Ein Handy als Geschenk zum Geburtstag oder zu Weihnachten? Warum nicht?! Vor allem Kinder und Jugendliche wünschen sich zu besonderen Anlässen ein neues Handy. Aber auch für Senioren oder technikbegeisterte Personen ist ein Handy eine tolle Geschenkidee.

Wer ein Handy verschenken möchte, sollte ein paar Dinge beachten.
Für wen ist das Handy gedacht? Dementsprechend sollte die Ausstattung gewählt werden. Soll das Handy ein Geschenk für den Sohn oder die Tochter sein? In diesem Fall sollte ein aktuelles Modell gewählt werden, da Jugendliche Wert auf den aktuellen Trend legen. Wenn die Kosten gedeckelt werden sollen, empfiehlt sich ein Prepaid-Tarif, da bei einem gewöhnlichen Vertrag die Kosten schnell außer Kontrolle geraten.
Wird das Handy an eine ältere Person verschenkt, sollte auf die leichte Bedienbarkeit geachtet werden. Große Tasten und ein klares Display sind hier besonders wichtig. Vorinstallierte Spiele und eine große Auswahl an Klingeltönen können in diesem Fall vernachlässigt werden. Im Handel gibt es zahlreiche sogenannte Seniorenhandys, die speziell auf die Bedürfnisse älterer Menschen ausgerichtet sind.
Ist das Handy für den technikbegeisterten Ehemann gedacht, sollte ein möglichst aktuelles Modell geachtet werden. Anbieter wie Apple und HTC haben Modelle auf den Markt gebracht, die Männerherzen höher schlagen lassen. Zahlreiche Apps machen das Handy zu einem Universalwerkzeug und lassen das Telefonieren fast in den Hintergrund rücken.
Generell ist es wichtig auf den Vertrag zu achten, der beim Kauf vieler Handys automatisch abgeschlossen wird.
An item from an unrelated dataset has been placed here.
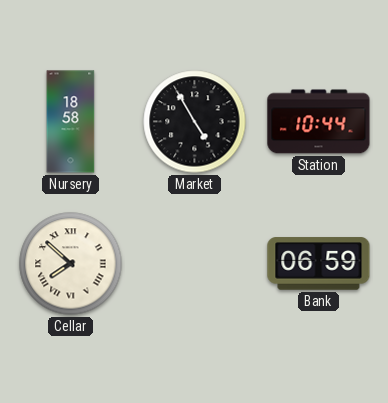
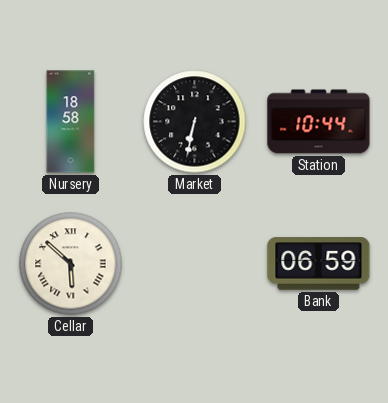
Market: 4:55 -> 6:32
Cellar: 7:52 -> 5:52
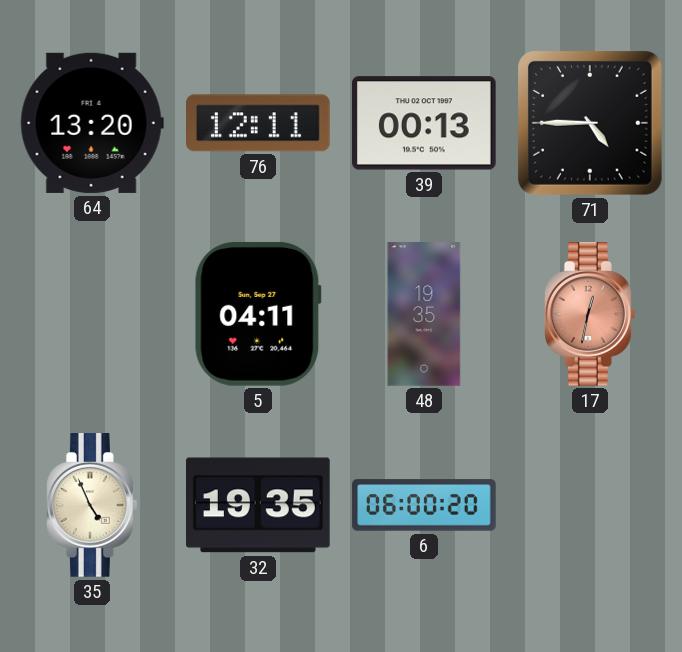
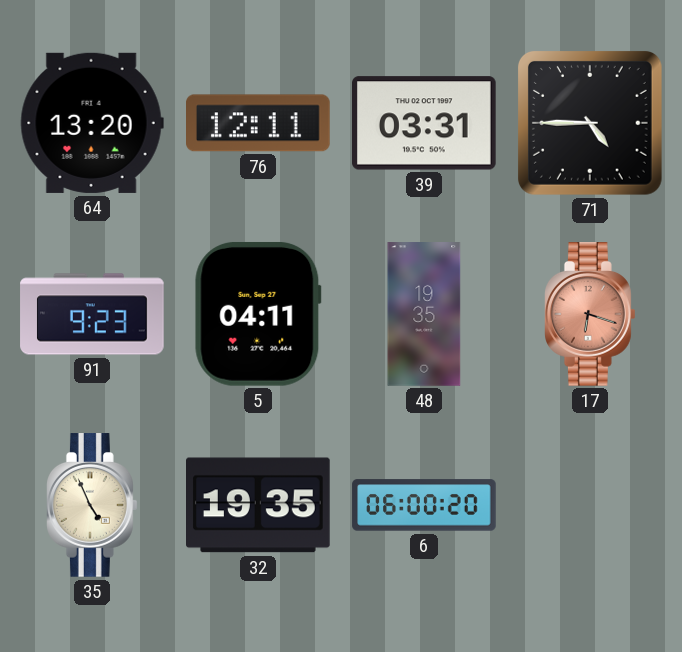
39: 00:13 -> 03:31
91: none -> 9:23
17: 12:32 -> 6:18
Inzwischen gibt es zahlreiche Vertragsmodelle, die auf das individuelle Telefonverhalten abgestimmt sind. Hier sollten vor Vertragsabschluss ein paar Informationen eingeholt werden, um den Tarif individuell abstimmen zu können.

Mit ein wenig Sorgfalt bei der Auswahl ist ein Handy ein ideales Geschenk für jeden Anlass!